The Cinematography of “Alder”

Back in February 2019 I spent a long day in Black Park, a forest behind Pinewood Studio, shooting a short film called Alder for director Vanda Ladeira. A little late perhaps, but here are my reflections on the cinematography and general experience of making this experimental fairytale.

The film is about a forager (Odne Stenseth) who does not realise he is being watched by the very spirit of the forest, the titular Alder (Libby Welsh). As he cuts a sprig of holly, or steps on a mushroom, he is unknowingly causing her pain. Meanwhile a group of ghosts – Alder’s former victims? – cavort in the woodland, and strips of film made with ground-up human bone reach out from the trees to ensnare the forager.

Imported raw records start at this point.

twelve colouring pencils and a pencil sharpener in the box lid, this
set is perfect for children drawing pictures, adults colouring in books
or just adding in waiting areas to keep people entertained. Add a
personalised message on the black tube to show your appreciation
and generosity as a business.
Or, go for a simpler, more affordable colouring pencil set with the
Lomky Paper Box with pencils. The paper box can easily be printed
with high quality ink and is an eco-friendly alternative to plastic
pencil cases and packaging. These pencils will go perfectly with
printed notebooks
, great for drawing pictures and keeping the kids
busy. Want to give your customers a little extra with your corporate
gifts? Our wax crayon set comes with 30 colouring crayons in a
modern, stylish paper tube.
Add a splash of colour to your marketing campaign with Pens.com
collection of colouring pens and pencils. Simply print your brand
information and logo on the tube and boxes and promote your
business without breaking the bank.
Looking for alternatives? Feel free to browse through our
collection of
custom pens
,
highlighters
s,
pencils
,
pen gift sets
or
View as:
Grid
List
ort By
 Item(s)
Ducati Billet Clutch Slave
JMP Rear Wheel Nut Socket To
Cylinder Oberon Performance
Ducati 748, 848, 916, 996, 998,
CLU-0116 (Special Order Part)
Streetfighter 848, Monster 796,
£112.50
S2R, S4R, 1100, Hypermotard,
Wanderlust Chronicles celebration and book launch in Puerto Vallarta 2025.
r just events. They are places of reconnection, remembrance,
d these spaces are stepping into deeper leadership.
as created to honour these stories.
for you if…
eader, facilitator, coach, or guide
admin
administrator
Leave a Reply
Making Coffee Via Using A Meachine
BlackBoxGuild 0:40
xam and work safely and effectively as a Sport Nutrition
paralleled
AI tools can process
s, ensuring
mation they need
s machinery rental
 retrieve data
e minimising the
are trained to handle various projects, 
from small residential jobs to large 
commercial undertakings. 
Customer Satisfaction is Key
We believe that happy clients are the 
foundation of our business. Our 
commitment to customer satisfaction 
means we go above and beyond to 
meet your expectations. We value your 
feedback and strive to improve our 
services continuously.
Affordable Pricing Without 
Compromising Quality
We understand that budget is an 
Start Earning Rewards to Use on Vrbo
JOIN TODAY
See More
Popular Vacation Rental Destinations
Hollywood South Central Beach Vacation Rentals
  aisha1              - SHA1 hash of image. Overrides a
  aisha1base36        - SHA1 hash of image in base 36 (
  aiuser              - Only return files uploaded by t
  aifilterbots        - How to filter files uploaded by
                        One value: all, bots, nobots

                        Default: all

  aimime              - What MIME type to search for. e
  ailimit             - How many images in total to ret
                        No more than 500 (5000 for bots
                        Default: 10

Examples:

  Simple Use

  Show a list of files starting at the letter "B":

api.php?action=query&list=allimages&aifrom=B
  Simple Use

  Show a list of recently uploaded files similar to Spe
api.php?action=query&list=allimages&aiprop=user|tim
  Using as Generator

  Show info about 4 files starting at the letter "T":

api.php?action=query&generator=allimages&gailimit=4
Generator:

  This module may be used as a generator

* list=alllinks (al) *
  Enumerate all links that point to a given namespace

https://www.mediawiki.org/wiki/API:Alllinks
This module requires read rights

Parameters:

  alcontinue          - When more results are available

Vanda contacted me after seeing my work on Ren: The Girl with the Mark. She was keen for Alder’s lair to have the same feel as Karn’s house in that series. We had a number of meetings to discuss the tone, visuals and the logistics of the shoot, which initially was going to take place over two days but was eventually compressed to one.

In October 2018 we conducted a recce in a forest that we ultimately weren’t able to use. I remember at the time that I was considering shooting the project on celluloid, tying in with the plot point about Alder making film from her victims’ bones. I dropped the idea after taking light readings on that recce – when it was very overcast – and realising just how dark it could be under the tree canopy.

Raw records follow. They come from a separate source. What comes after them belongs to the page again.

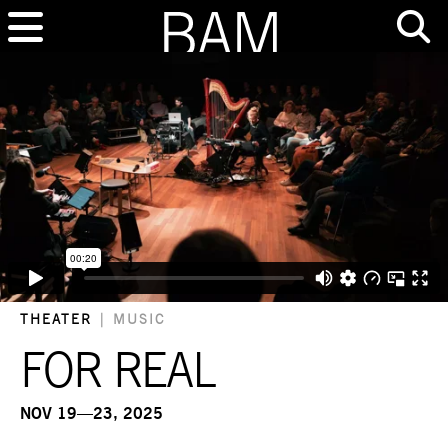
THEATER
|
MUSIC
FOR REAL
NOV 19—23, 2025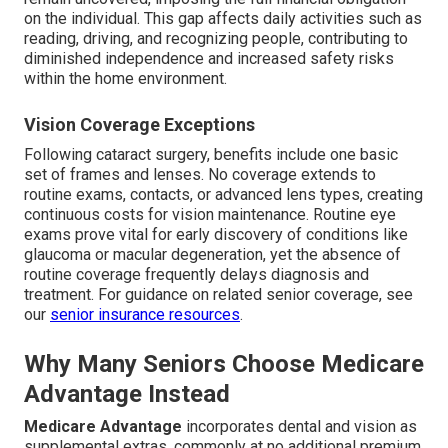
on the individual. This gap affects daily activities such as
reading, driving, and recognizing people, contributing to
diminished independence and increased safety risks
within the home environment.
Vision Coverage Exceptions
Following cataract surgery, benefits include one basic
set of frames and lenses. No coverage extends to
routine exams, contacts, or advanced lens types, creating
continuous costs for vision maintenance. Routine eye
exams prove vital for early discovery of conditions like
glaucoma or macular degeneration, yet the absence of
routine coverage frequently delays diagnosis and
treatment. For guidance on related senior coverage, see
our
senior insurance resources
.
Why Many Seniors Choose Medicare
Advantage Instead
Medicare Advantage
incorporates dental and vision as
supplemental extras, commonly at no additional premium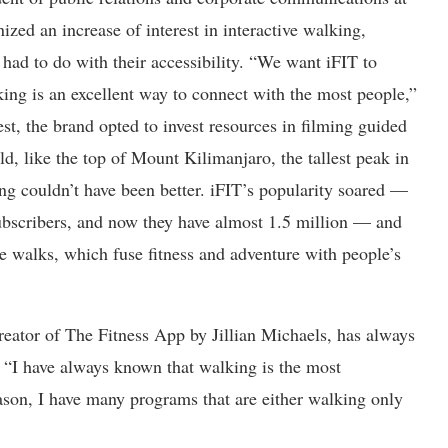
nized an increase of interest in interactive walking,
had to do with their accessibility. “We want iFIT to
ng is an excellent way to connect with the most people,”
est, the brand opted to invest resources in filming guided
d, like the top of Mount Kilimanjaro, the tallest peak in
ing couldn’t have been better. iFIT’s popularity soared —
bscribers, and now they have almost 1.5 million — and
ue walks, which fuse fitness and adventure with people’s
creator of The Fitness App by Jillian Michaels, has always
 “I have always known that walking is the most
reason, I have many programs that are either walking only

We ultimately shot on a Blackmagic Ursa Mini and Xeen primes, provided along with the lighting kit by gaffer Jeremy Dawson. The Blackmagic sensors seem to do very well with earthy tones, as I noticed on the village set of Ren, and the Ursa rendered the browns of the bracken, the soil and the forager’s costume nicely. Jeremy also provided us with a jib which enabled us to underscore the forager’s action with some definite moves: an introductory crane down; a dramatic pull up as he drives his knife into a tree; and a frantic boom down with him as he searches for his lost compass. In Alder’s lair we kept the camera drifting from side to side or up and down to bring energy to her more static scenes.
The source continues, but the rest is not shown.